Dozens of guerrillas loyal to Masoud’s military coalition of guerrillas, former army officers and tribal militiamen once allied with the regime were wounded and several were killed as they continued to use tanks, rockets, bombs, mortars and machine guns to drive out Hekmatyar’s forces.
Bombs and tank shells rained all day and night on the city’s Cemetery to the Martyrs, where a combined force of Hekmatyar’s Hezb-i-Islami party and ethnic Pushtuns from the regime’s paramilitary Sarandoy unit was holding out. They directed their fire at the Bala Hissar fort, a strategic site known as “the landmark of the capital.”
Dead and bleeding Jamaat guerrillas were carried out of the fort’s 12-foot-thick walls. Hundreds of others fired back toward the Hezb-i-Islami positions inside the cemetery. But nothing appeared to dislodge the forces in the cemetery.
Firefights also raged in the oldest of the weathered and cracking Soviet-built apartment blocks, where Hezb-i-Islami forces that had been flushed out of police stations and paramilitary bases regrouped and forced hundreds of families to evacuate.
Some of Hekmatyar’s loyalists, surrounded and cut off, remained holed up inside the large Interior Ministry complex in the heart of the city.
Masoud’s soldiers were negotiating with those inside, and foreign diplomats said they expected Masoud’s forces to talk them out rather than attack.

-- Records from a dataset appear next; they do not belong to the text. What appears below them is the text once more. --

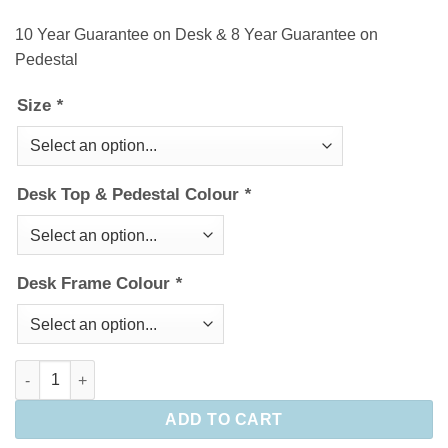
10 Year Guarantee on Desk & 8 Year Guarantee on
Pedestal
Size
*
Desk Top & Pedestal Colour
*
Desk Frame Colour
*
Maestro 25 Straight Desk & Pedestal bundle quantity
ADD TO CART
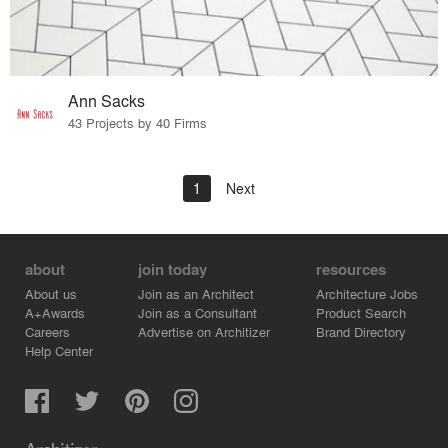
Ann Sacks
43 Projects by 40 Firms
1
Next
about
join today
resources
About us
Join as an Architect
Architecture Jobs
A+Awards
Join as a Consultant
Product Search
Careers
Advertise on Architizer
Brand Directory
Help Center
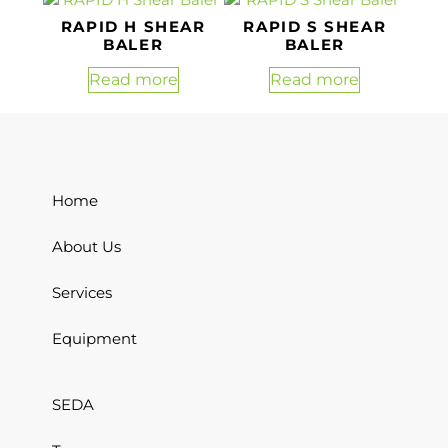
RAPID H SHEAR
RAPID S SHEAR
BALER
BALER
Read more
Read more
Home
About Us
Services
Equipment
SEDA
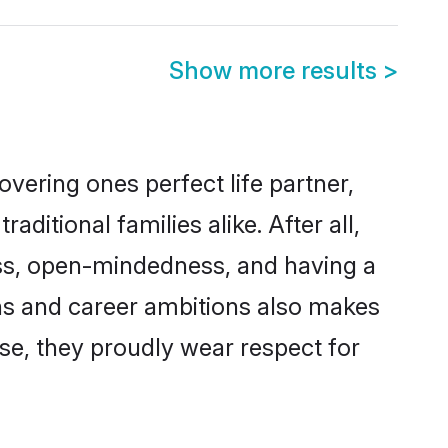
Show more results
>
vering ones perfect life partner,
tional families alike. After all,
ness, open-mindedness, and having a
ons and career ambitions also makes
rse, they proudly wear respect for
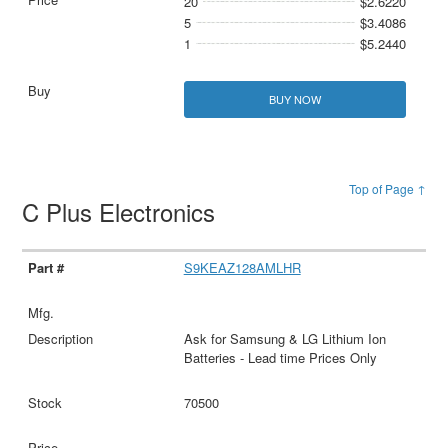
20
$2.6220
5
$3.4086
1
$5.2440
BUY NOW
Top of Page ↑
C Plus Electronics
S9KEAZ128AMLHR
Ask for Samsung & LG Lithium Ion
Batteries - Lead time Prices Only
70500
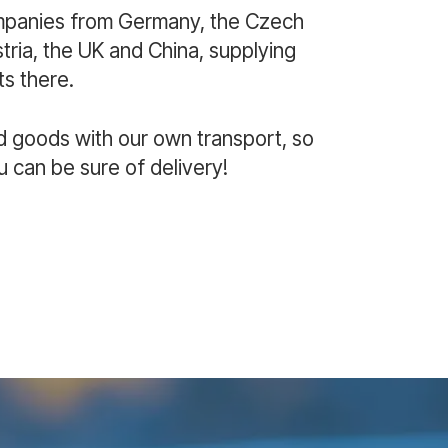
mpanies from Germany, the Czech
ria, the UK and China, supplying
s there.
d goods with our own transport, so
u can be sure of delivery!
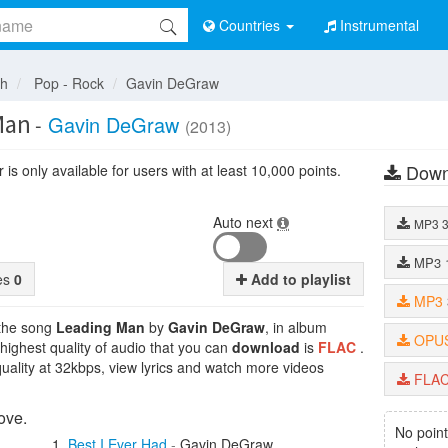
Countries
Instrumental
sh
Pop - Rock
Gavin DeGraw
Man
-
Gavin DeGraw
(2013)
Down
is only available for users with at least 10,000 points.
Auto next
MP3
MP3
tes
0
Add to playlist
MP3
 the song
Leading Man
by
Gavin DeGraw
, in album
OPU
 highest quality of audio that you can
download
is
FLAC
.
uality at 32kbps, view lyrics and watch more videos
FLA
ove.
No point
Best I Ever Had
-
Gavin DeGraw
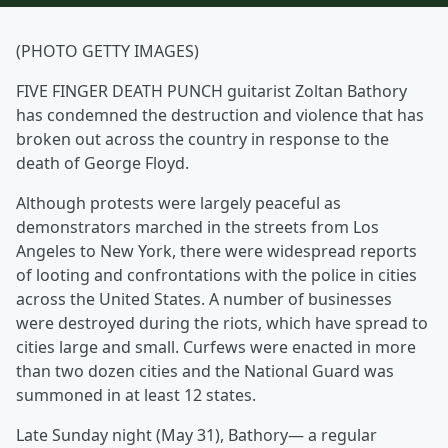
(PHOTO GETTY IMAGES)
FIVE FINGER DEATH PUNCH guitarist Zoltan Bathory
has condemned the destruction and violence that has
broken out across the country in response to the
death of George Floyd.
Although protests were largely peaceful as
demonstrators marched in the streets from Los
Angeles to New York, there were widespread reports
of looting and confrontations with the police in cities
across the United States. A number of businesses
were destroyed during the riots, which have spread to
cities large and small. Curfews were enacted in more
than two dozen cities and the National Guard was
summoned in at least 12 states.
Late Sunday night (May 31), Bathory— a regular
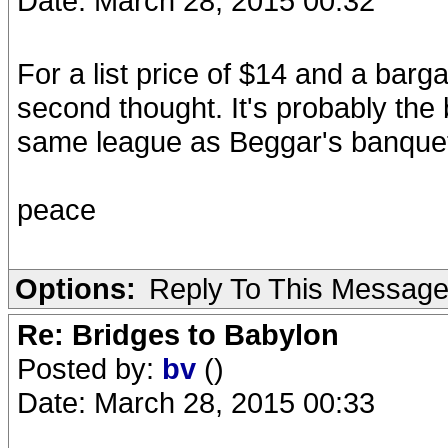
Date: March 28, 2015 00:32
For a list price of $14 and a barga
second thought. It's probably the 
same league as Beggar's banquet 
peace
Options:
Reply To This Messag
Re: Bridges to Babylon
Posted by:
bv
()
Date: March 28, 2015 00:33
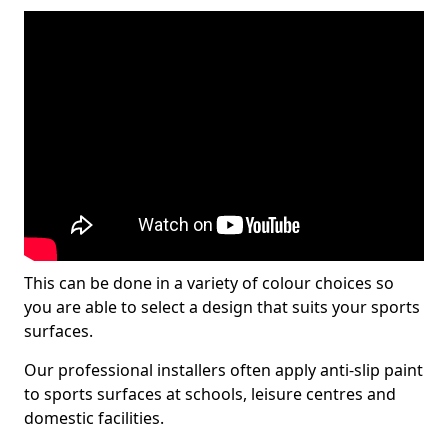
This can be done in a variety of colour choices so
you are able to select a design that suits your sports
surfaces.
Our professional installers often apply anti-slip paint
to sports surfaces at schools, leisure centres and
domestic facilities.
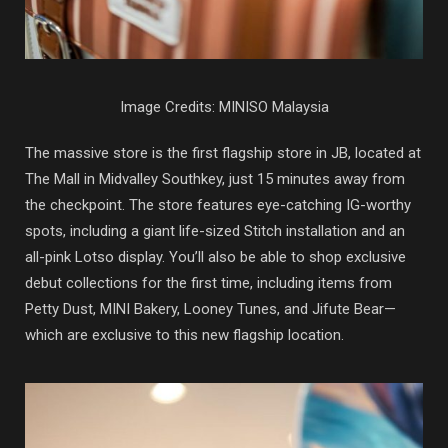
Image Credits: MINISO Malaysia
The massive store is the first flagship store in JB, located at
The Mall in Midvalley Southkey, just 15 minutes away from
the checkpoint. The store features eye-catching IG-worthy
spots, including a giant life-sized Stitch installation and an
all-pink Lotso display. You’ll also be able to shop exclusive
debut collections for the first time, including items from
Petty Dust, MINI Bakery, Looney Tunes, and Jifute Bear—
which are exclusive to this new flagship location.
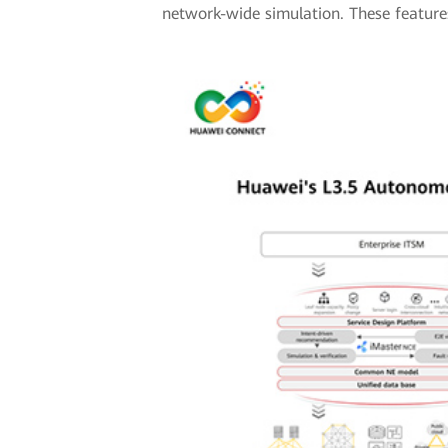
network-wide simulation. These features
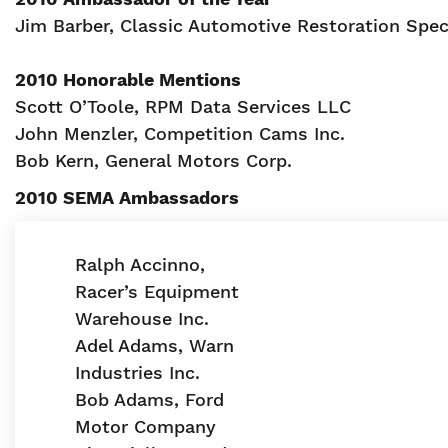
Jim Barber, Classic Automotive Restoration Spec
2010 Honorable Mentions
Scott O’Toole, RPM Data Services LLC
John Menzler, Competition Cams Inc.
Bob Kern, General Motors Corp.
2010 SEMA Ambassadors
Ralph Accinno,
Racer’s Equipment
Warehouse Inc.
Adel Adams, Warn
Industries Inc.
Bob Adams, Ford
Motor Company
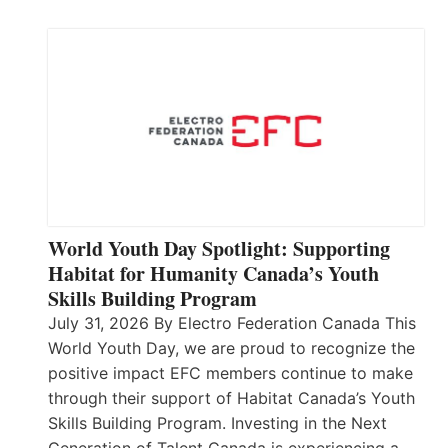
World Youth Day Spotlight: Supporting
Habitat for Humanity Canada’s Youth
Skills Building Program
July 31, 2026 By Electro Federation Canada This
World Youth Day, we are proud to recognize the
positive impact EFC members continue to make
through their support of Habitat Canada’s Youth
Skills Building Program. Investing in the Next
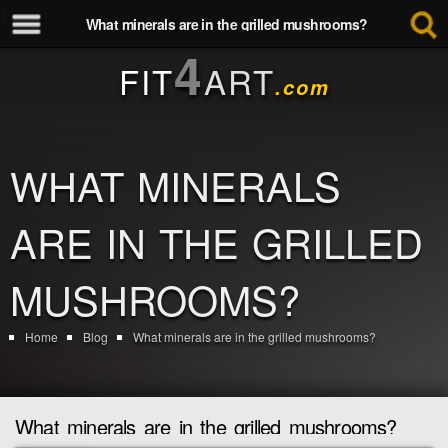
What minerals are in the grilled mushrooms?
4
FIT
ART
.com
WHAT MINERALS
ARE IN THE GRILLED
MUSHROOMS?
Home
Blog
What minerals are in the grilled mushrooms?
What minerals are in the grilled mushrooms?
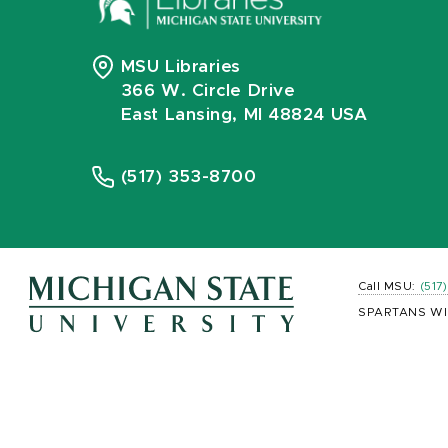
MSU Libraries
366 W. Circle Drive
East Lansing, MI 48824 USA
(517) 353-8700
Call MSU:
(517
SPARTANS WI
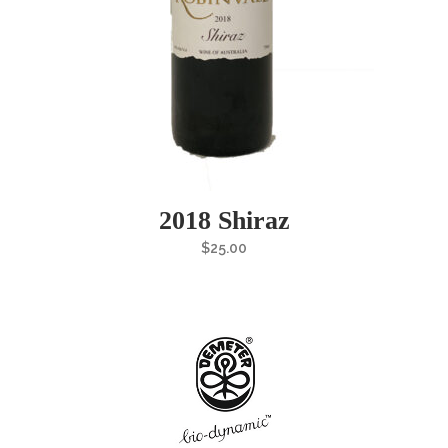
2018 Shiraz
$
25.00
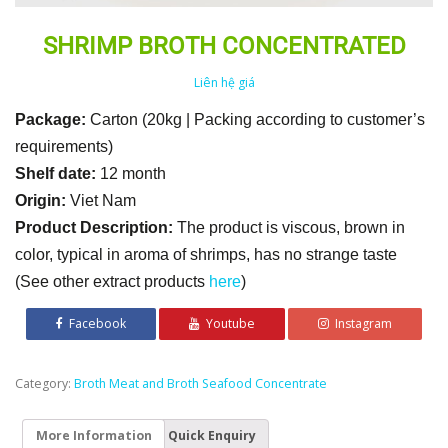
SHRIMP BROTH CONCENTRATED
Liên hệ giá
Package:
Carton (20kg | Packing according to customer’s
requirements)
Shelf date:
12 month
Origin:
Viet Nam
Product Description:
The product is viscous, brown in
color, typical in aroma of shrimps, has no strange taste
(See other extract products
here
)
Facebook
Youtube
Instagram
Category:
Broth Meat and Broth Seafood Concentrate
More Information
Quick Enquiry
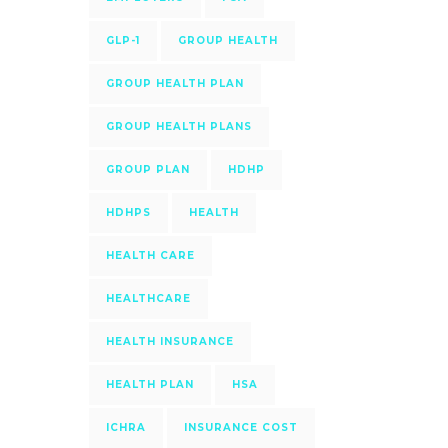
GLP-1
GROUP HEALTH
GROUP HEALTH PLAN
GROUP HEALTH PLANS
GROUP PLAN
HDHP
HDHPS
HEALTH
HEALTH CARE
HEALTHCARE
HEALTH INSURANCE
HEALTH PLAN
HSA
ICHRA
INSURANCE COST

The coalition quickly abandoned its initial tactic of merely disarming Hezb-i-Islami guerrillas and chasing them off from their old positions when it became clear that the fighters were merely regrouping, rearming and claiming new strategic real estate.
By day’s end, it was clear that Masoud’s moderate coalition had secured most of the western half of the city.
“I think that 90% of the city is under our control now,” said the younger Mojaddidi, who is a member of the six-man emergency council trying to bring order to the urban war zone. It was the first public comment by any members of the council, which includes Masoud.
Throughout the day Monday, Masoud loyalists moved quickly and purposefully to consolidate and imprint their new, Islamic rule over Kabul, putting up hundreds of the green Jamaat-i-Islami flags on rooftops, mud compound walls and the antennas of the Soviet-built sedans they confiscated from the regime.
Peace committees of Jamaat-i-Islami guerrillas, carrying AK-47 assault rifles and rocket launchers, moved from block to block and house to house, reassuring residents that they were safe and identifying themselves as the new law in town.
The guerrillas acted as detectives, taking down details and interrogating suspects whenever there were complaints of home lootings during the rebel free-for-all for the capital. The guerrillas hugged and shook hands with the few shop owners who dared open their shutters. They directed the little traffic that moved through the streets.
“I think in two or three days, everything will be all right,” said Mohammed Sayed, a laborer who walked several blocks to buy cigarettes in a neighborhood under Jamaat control.